If you think an ID is wrong, you can tag the IDer to ask about their ID; if they agree that it was a mistake, they will change or withdraw their ID. You can also see what other IDers suggest (if it’s a recent observation, usually waiting a few days is sufficient; if it is more than a few months old sometimes it makes sense to tag people).


I think I’m a top identifier for a few plant species, but I certainly make mistakes and I want to know about them when I do. I’ll echo the advice to talk to the identifier - make a comment or even send them a private message - say something like, “I was thinking this is Species A because of the hairy leaves/six petals/whatever. Could you please tell me why you think this is Species B? Thanks!” In other words, something polite and inquisitive, not accusatory. I hope this helps.


I do a lot of identifications. I’m an expert in some species outside of iNaturalist and I’m a top identifier of some species in iNaturalist. And you know what? I make mistakes. Everything from misclicks to serious confusion about taxa. I appreciate hearing out the errors and being able to fix them or at least withdraw my wrong ID. Do communicate, please.

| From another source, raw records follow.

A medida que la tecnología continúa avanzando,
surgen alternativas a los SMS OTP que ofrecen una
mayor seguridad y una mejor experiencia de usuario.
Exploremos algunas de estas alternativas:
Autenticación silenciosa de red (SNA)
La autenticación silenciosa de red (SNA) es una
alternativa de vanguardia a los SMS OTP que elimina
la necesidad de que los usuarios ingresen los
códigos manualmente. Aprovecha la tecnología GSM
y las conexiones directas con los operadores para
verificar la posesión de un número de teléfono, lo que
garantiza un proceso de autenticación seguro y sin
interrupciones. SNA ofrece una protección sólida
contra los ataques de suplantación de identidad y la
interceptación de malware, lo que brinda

I’m not sure if you’ll see this, joerich, since I’m a little late to this thread, but if you’re talking about the observation I think you are, I too was surprised by the rudeness of that response. I saw the exchange, and though I chose not to get involved, as I figured you’d be more than capable of defending yourself (and you did!), it was a disappointing comment, and I was actually taken aback by the tone of it. It came off as hostile, and definitely condescending, which has NO place on inat, as far as I’m concerned. Especially when, as others have pointed out, the site is eager for more identifiers. I had no idea it had such an effect, and now I wish I had spoken up. I’m just excited someone had acknowledged one of my observations! It can be discouraging to put so much time and effort into making them (and providing feedback for others), only to get little response, so I wanted to say how much I appreciate you noticing and providing input. I am always grateful for it. I won’t tell you to get back out there, as you have to do what’s right for you. But will only say, that as someone for whom inat is also very therapeutic when life has dealt a difficult hand, I sincerely hope you regain the love for observing and posting nature, and feel up to doing it again. The few may be rude, but for the many, whatever you have to contribute is always welcome :)


Makers of occasional mistakes, unite!


The now closed thread Why do some observation receive plenty of agreeing IDs? suggests a possible solution. Just get a whole lot of people to agree with your initial ID, and then anyone who comes along to disagree will go straight to maverick.